All a-bubble over my first listen to In Prism, I took to the Internet, where I learned that the album "is required listening for any bands still using guitars." I was feeling it. Not since their two-disc statement of purpose Exploded Drawing had Polvo sounded so together — and after 13 years of relative hiatus (not counting '97's WZLX-y Shapes), that's no mean feat. Of course, mere seconds was all it took for a friend to sample some of the songs off the Merge site and suggest a revision to the album's status: "required listening for any bands who enjoy Polvo." True enough.
The specific contributions of the Chapel Hill patron saints of busted guitars to the enduring vocabulary of indie rock may be hard to pinpoint, but only because Polvo's influence was more upon the climate. They certainly took the Louisville-scene epics on much more elegant dates (as they did on "Gemini Cusp" or "Fast Canoe" and as they now do on "A Link in the Chain").

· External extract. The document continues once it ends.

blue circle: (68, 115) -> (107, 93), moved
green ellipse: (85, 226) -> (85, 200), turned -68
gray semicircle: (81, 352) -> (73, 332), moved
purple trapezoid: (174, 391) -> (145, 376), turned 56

But instead of the long abstract laps they used to run, Polvo seem way more settled into their style — at home enough within their songs to do some serious fussing over the details. Little rattlesnake guitar lines keep your eyes on the ground through "Beggar's Bowl"; "The Pedlar" might be a makeover of "Houses of the Holy" to some and the fulfillment of Shapes' promise to others; "A Link in the Chain" may be their finest foray into unattended noise ever. In Prism finds Polvo at their most forwardly sonic. Many of these songs could have come off their pivotal 1994 Celebrate the New Dark Age EP, both in sound and in spirit. More than just a slack reunion, the album marks another turning point in a band who may yet wind up describing a circle.